═══ Records provided ═══
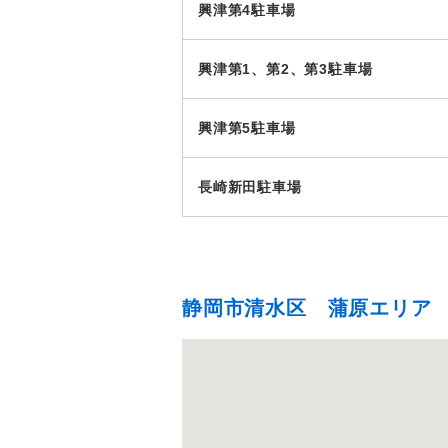
興津第4駐車場
興津第1、第2、第3駐車場
興津第5駐車場
長崎新田駐車場
静岡市清水区 蒲原エリア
═══
### [Your assignment]
Nothing but the pictures should be left out when the listing above is transcribed.

### [Exercise response]
興津第4駐車場
興津第1、第2、第3駐車場
興津第5駐車場
長崎新田駐車場
静岡市清水区 蒲原エリア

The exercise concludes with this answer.